Abstract
The rise of the cloud computing model has resulted in more than terabytes of data being stored in the cloud platform every day on the Internet. Mining valuable information from these massive data has become an emerging industry direction, but the current Intrusion-detection system (IDS) has been unable to adapt to large-scale log information mining. Therefore, an association rule mining algorithm based on MapReduce parallel computing framework is proposed. Firstly, the frequent itemsets mining algorithm Apriori is analyzed, and the MapReduce model is used to parallelize and improve it to more efficiently complete the mining of frequent itemsets. Secondly, the parallel Apriori is designed to run on IDS. Finally, the simulation experiment was carried out by building an open source cloud computing framework Hadoop cluster. Finally, the simulation experiment was carried out by building an open source cloud computing framework Hadoop cluster.

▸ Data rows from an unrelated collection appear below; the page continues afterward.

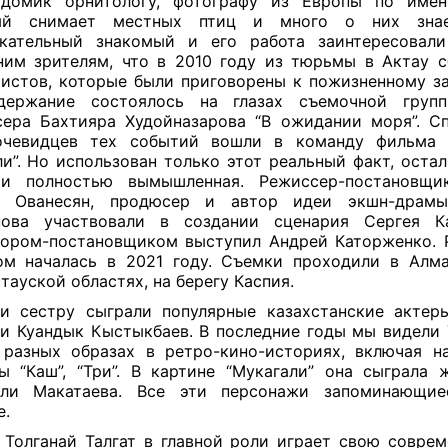
 домик орнитологу, фотографу из Европы по имен
ый снимает местных птиц и много о них знае
кательный знакомый и его работа заинтересовали 
им зрителям, что в 2010 году из тюрьмы в Актау 
истов, которые были приговорены к пожизненному з
держание состоялось на глазах съемочной груп
ера Бахтияра Худойназарова “В ожидании моря”. С
очевидцев тех событий вошли в команду фильма 
и”. Но использован только этот реальный факт, остал
ии полностью вымышленная. Режиссер-постановщи
с Ованесян, продюсер и автор идеи экшн-драмы
нова участвовали в создании сценария Сергея Ка
ором-постановщиком выступил Андрей Каторженко. 
м началась в 2021 году. Съемки проходили в Алма
тауской областях, на берегу Каспия.
и сестру сыграли популярные казахстанские актеры
 и Куандык Кыстыкбаев. В последние годы мы видели Т
разных образах в ретро-кино-историях, включая 
ы “Каш”, “Три”. В картине “Мукагали” она сыграла 
али Макатаева. Все эти персонажи запоминающие
е.
 Толганай Талгат в главной роли играет свою соврем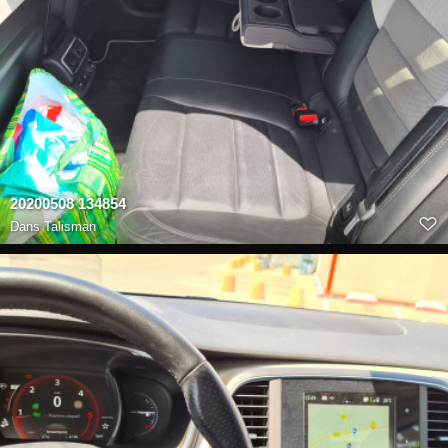
20200508 134854
Dans
Talisman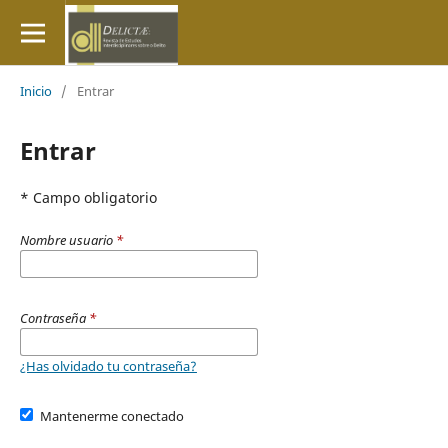
Inicio
/
Entrar
Entrar
* Campo obligatorio
Nombre usuario
*
Contraseña
*
¿Has olvidado tu contraseña?
Mantenerme conectado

The results show that the proposed method has higher detection efficiency when processing massive data, and requires less processing time.
Keywords
Introduction
With the continuous development of cloud computing technology, a large amount of data information has been generated in various industry sectors. This large amount of data information has gradually evolved into an important asset of IT Internet companies. Many research institutions and research scholars have made big data the focus of research [1, 2]. As we all know, everything has both positive and negative aspects, as well as in the era of big data. On the one hand, we compare it with a small amount of data, the data we get does not give us the expertise and value, and the mad growth of massive data brings great pressure. For example, intrusion detection technology has developed rapidly in recent years, and the ability to deal with scale, sudden attacks and intrusions is also increasing. However, the mad growth of massive data has also brought great pressure. Using data mining to find useful information in any amount of arbitrary data can not only summarize the past but also predict the future. In the network security problem, its efficient and fast features have great potential.
As a main research direction in data mining algorithms, association rules have become a hotspot in data mining research [3, 4]. At this stage, association rules have many algorithms that generate frequent itemsets. However, when these algorithms generate frequent itemsets, the number of times the connection database generates candidate itemsets is more, which reduces the execution efficiency and increases the time cost. In the early 1990 s, the classic Apriori algorithm [5] proposed by R. Agrawal and R. Srikant added vivid colors to the analysis and processing of data. The idea is to find the relationship between different items from the historical transaction database. The core is to obtain the frequent itemsets by repeatedly scanning the data items and discover the relationship between the items and the items. At present, there are many improvements to the parallel of the Apriori algorithm.
The Apriori algorithm in the association rule model is mainly used in a large number of historical transaction data to find frequent patterns and associations between items. However, given the inherent deficiencies of the Apriori algorithm, when the amount of data is large, its defects become more and more obvious. At this point, using the Apriori algorithm to analyze and process the data will consume a lot of time and memory space [6], making the efficiency low, so in order to achieve the important goal of data mining technology improvement, it is necessary to complete the computing power. Khalili A proposed a key state determination method for industrial intrusion detection systems based on Apriori algorithm [7]. Bhandari A et al. proposed an improved Apriori algorithm for frequent pattern trees and applied it in data mining [8].
Therefore, in view of the low efficiency of the traditional algorithm in the intrusion detection system in dealing with massive data, the popular Hadoop system framework and classic Apriori algorithm are selected to parallelize the frequent itemsets mining Apriori algorithm in the Hadoop framework, solving the problem of reducing the processing speed due to the increase of data volume. The IDS simulation experiment is carried out by building a Hadoop cluster. The results show that the improved Apriori algorithm of Map Reduce parallel has higher detection accuracy and less time in processing massive data.
Hadoop framework analysis
Distributed framework
Hadoop is a framework of different software libraries (also called functional modules that are part of the Hadoop job). The most important ones are Common, HDFS, Map Reduce, which are also called the narrow Hadoop [9]. The creativity of the open source world is limitless, and other products of the Hadoop system have sprung up, which together constitute a vibrant Hadoop framework. Hadoop is also known as the Hadoop ecosystem in certain circumstances. The Apach Hadoop project is mainly used for the development of open source software. It is characterized by distributed computing, good scalability and good reliability. For the task requirements of distributed computing, a complete data stream is usually split into multiple different job streams. A complete Hadoop distributed application framework has four characteristics: 1) scalability; 2) fault tolerance; 3) high security; 4) high efficiency. Currently, the distributed Hadoop platform mainly uses a massively parallel programming framework, including Distributed File System (HDFS) and Map Reduce. HDFS is primarily responsible for data storage. Map Reduce is primarily responsible for parallel processing tasks. The distributed Hadoop framework is shown in Fig. 1 [10].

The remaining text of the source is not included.